I'm sorry , acutally i didn't gave the full set of data from my file(i just copy a part from my file) and that's why you guys did not see the line with "612 023/w03 fff bbb ccc"....

maybe, i'm in too rush and not given the details enough...
my file is actually like this,
0123123:56:Y01:S32 123/00/00/000T ddasr_#3T aaa#6 bbb ccc ddd (adf) 88
6897112:46:R51:B00 112/32/03/003M ca_a#6 aaa# ddpsr_2A_RA#3T ddasr_#3T bbb# ccc (ade) ce_b#6 27
5548102:66:Y03:B02 1a3/7g9/65/7YY (adf)03 ddmsrsb2sgy_2g#188T ddMgfdus1889rsb2sgy_ART_2g#36T
1645810:97:Y87:B55 12b/129/00/110 prefsdb_sgdbf_bdfb_aaa zzgthmk5af_6#6 aaa zmzgjklphmk5af#6 ddp35sad2Cr_2C_RA#35T bbb ccc# ddd fff(a8f)03 63
5348117:02:R89:B31 42f/8c9/28/7YU prefsdb_sgdbf_bdfb_aaa aaa#6 bbb ccc ddd (adf) 99
1479992:93:R22:B85 120/tyu/36/DFU prefsdb_sgdbf_bdfb_aaa zzgthmk5af_6#6 fff 26
6745512:76:Y65:S99 023/w03/10/11P ddmsrsb2sgy_2g#188T bbb ccc ddd# (adf)03 lll kkk#
0234152:85:R00:S55 d68/b56/65/11U {eng} aaa ddd (a)05 ddmsrsb2sgy_2g#88
7689710:65:R01:B45 129/po9/85/027 aaa bbb ccc ddd (adf)
1001289:10:R01:B76 822/78y/64/008 prefsdb_sgdbf_bdfb_aaa zzgthmk5af_6#6 fff 26
3356745:23:Y66:B96 g67/239/65/11M aaa bbb#7 ccc ddd (adf) eng jkl ggg prefsdb_sgdbf_bdfb_aaa zzgthmk5af_6#6 fff 26
1889429:15:Y02:S88 822/78y/00/04M (adf)03

my 1st question, for the column with bold:
what is the suitable command(other than grep) use to extract and eliminate all unwanted alphabet/symbol/number and display exactly "aaa","bbb" and "ccc"...

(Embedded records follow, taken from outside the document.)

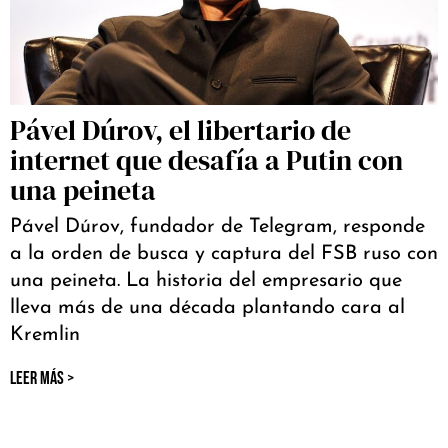
Pável Dúrov, el libertario de
internet que desafía a Putin con
una peineta
Pável Dúrov, fundador de Telegram, responde
a la orden de busca y captura del FSB ruso con
una peineta. La historia del empresario que
lleva más de una década plantando cara al
Kremlin
LEER MÁS >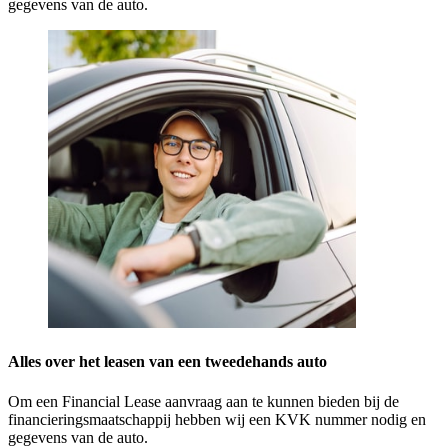
gegevens van de auto.
Alles over het leasen van een tweedehands auto
Om een Financial Lease aanvraag aan te kunnen bieden bij de
financieringsmaatschappij hebben wij een KVK nummer nodig en
gegevens van de auto.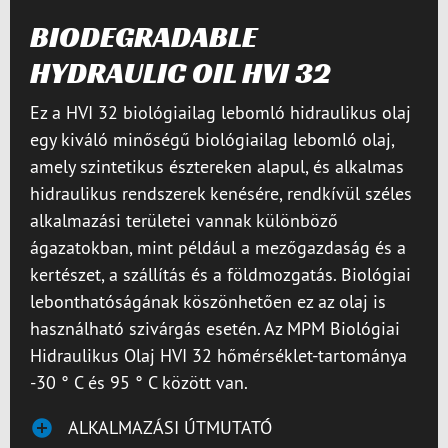
BIODEGRADABLE
HYDRAULIC OIL HVI 32
Ez a HVI 32 biológiailag lebomló hidraulikus olaj
egy kiváló minőségű biológiailag lebomló olaj,
amely szintetikus észtereken alapul, és alkalmas
hidraulikus rendszerek kenésére, rendkívül széles
alkalmazási területei vannak különböző
ágazatokban, mint például a mezőgazdaság és a
kertészet, a szállítás és a földmozgatás. Biológiai
lebonthatóságának köszönhetően ez az olaj is
használható szivárgás esetén. Az MPM Biológiai
Hidraulikus Olaj HVI 32 hőmérséklet-tartománya
-30 ° C és 95 ° C között van.
ALKALMAZÁSI ÚTMUTATÓ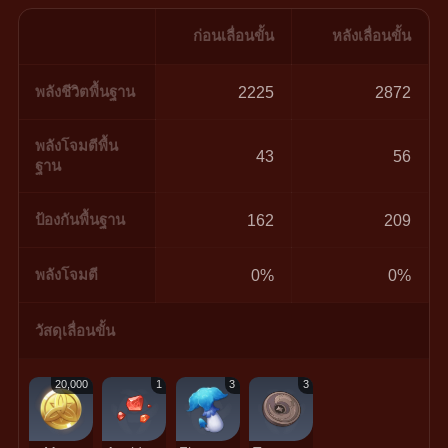
ก่อนเลื่อนขั้น
หลังเลื่อนขั้น
พลังชีวิตพื้นฐาน
2225
2872
พลังโจมตีพื้น
43
56
ฐาน
ป้องกันพื้นฐาน
162
209
พลังโจมตี
0%
0%
วัสดุเลื่อนขั้น
20,000
1
3
3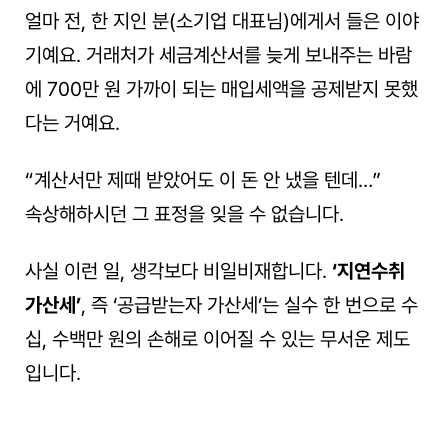
얼마 전, 한 지인 분(소기업 대표님)에게서 들은 이야
기예요. 거래처가 세금계산서를 늦게 보내주는 바람
에 700만 원 가까이 되는 매입세액을 공제받지 못했
다는 거예요.
“계산서만 제때 받았어도 이 돈 안 냈을 텐데…”
속상해하시던 그 표정을 잊을 수 없습니다.
사실 이런 일, 생각보다 비일비재합니다. 
‘지연수취 
가산세’
, 즉 ‘공급받는자 가산세’는 실수 한 번으로 수
십, 수백만 원의 손해로 이어질 수 있는 무서운 제도
입니다.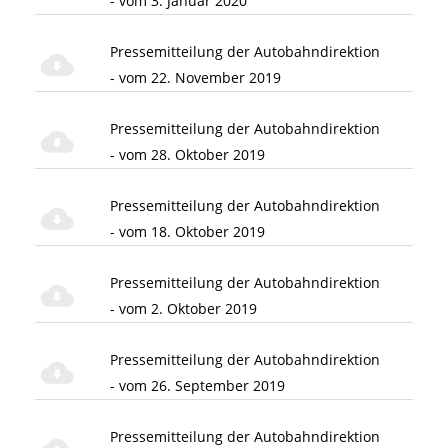
- vom 3. Januar 2020
Pressemitteilung der Autobahndirektion
- vom 22. November 2019
Pressemitteilung der Autobahndirektion
- vom 28. Oktober 2019
Pressemitteilung der Autobahndirektion
- vom 18. Oktober 2019
Pressemitteilung der Autobahndirektion
- vom 2. Oktober 2019
Pressemitteilung der Autobahndirektion
- vom 26. September 2019
Pressemitteilung der Autobahndirektion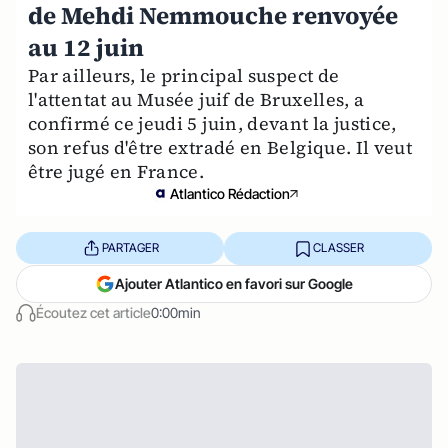
de Mehdi Nemmouche renvoyée
au 12 juin
Par ailleurs, le principal suspect de
l'attentat au Musée juif de Bruxelles, a
confirmé ce jeudi 5 juin, devant la justice,
son refus d'être extradé en Belgique. Il veut
être jugé en France.
Atlantico Rédaction
PARTAGER
CLASSER
Ajouter Atlantico en favori sur Google
Écoutez cet article
0:00min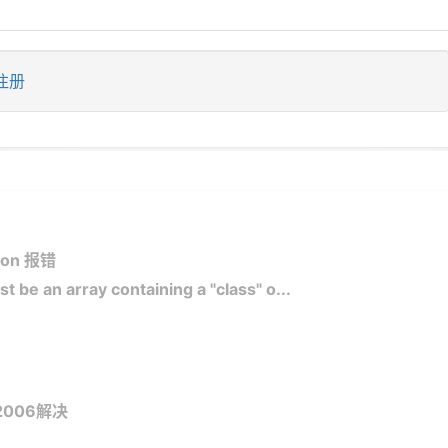
注册
tion 报错
 be an array containing a "class" o...
-2006解决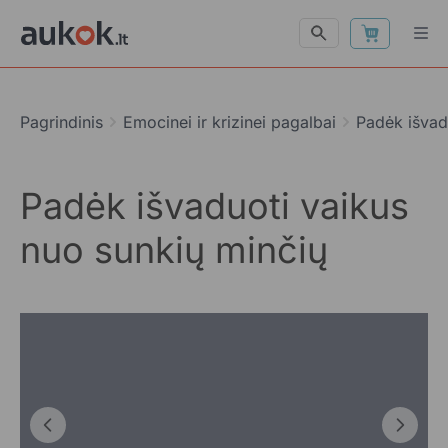
Pagrindinis
Emocinei ir krizinei pagalbai
Padėk išvad
Padėk išvaduoti vaikus
nuo sunkių minčių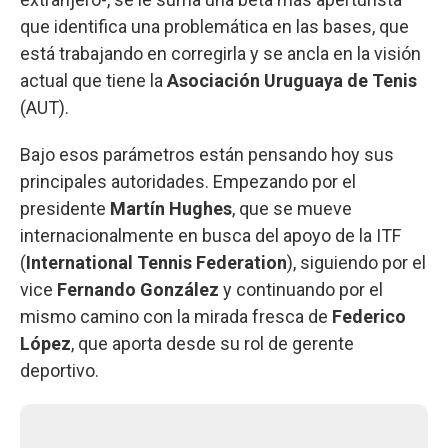
que identifica una problemática en las bases, que
está trabajando en corregirla y se ancla en la visión
actual que tiene la
Asociación Uruguaya de Tenis
(AUT).
Bajo esos parámetros están pensando hoy sus
principales autoridades. Empezando por el
presidente
Martín Hughes
, que se mueve
internacionalmente en busca del apoyo de la ITF
(
International Tennis Federation
), siguiendo por el
vice
Fernando González
y continuando por el
mismo camino con la mirada fresca de
Federico
López
, que aporta desde su rol de gerente
deportivo.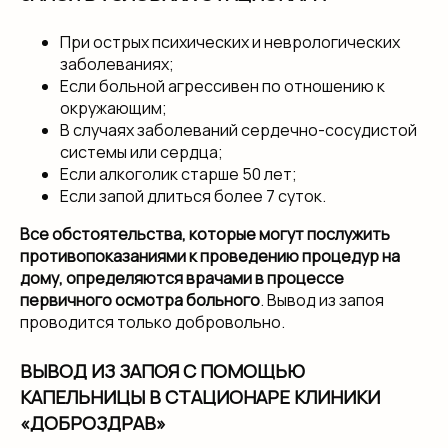
При острых психических и неврологических
заболеваниях;
Если больной агрессивен по отношению к
окружающим;
В случаях заболеваний сердечно-сосудистой
системы или сердца;
Если алкоголик старше 50 лет;
Если запой длиться более 7 суток.
Все обстоятельства, которые могут послужить
противопоказаниями к проведению процедур на
дому, определяются врачами в процессе
первичного осмотра больного
. Вывод из запоя
проводится только добровольно.
ВЫВОД ИЗ ЗАПОЯ С ПОМОЩЬЮ
КАПЕЛЬНИЦЫ В СТАЦИОНАРЕ КЛИНИКИ
«ДОБРОЗДРАВ»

the output should look like this
0123123:56:Y01:S32 123/00/00/000T aaa bbb ccc
6897112:46:R51:B00 112/32/03/003M aaa bbb ccc
1645810:97:Y87:B55 12b/129/00/110 aaa bbb ccc
5348117:02:R89:B31 42f/8c9/28/7YU aaa bbb ccc
6745512:76:Y65:S99 023/w03/10/11P bbb ccc
0234152:85:R00:S55 d68/b56/65/11U aaa
7689710:65:R01:B45 129/po9/85/027 aaa bbb ccc
3356745:23:Y66:B96 g67/239/65/11M aaa bbb ccc

my 2nd question, for the column 2 with "/":
What is the most appropriate/eazy command to help me remove 1st and 2nd "/" and then replace the 3rd "/" with "."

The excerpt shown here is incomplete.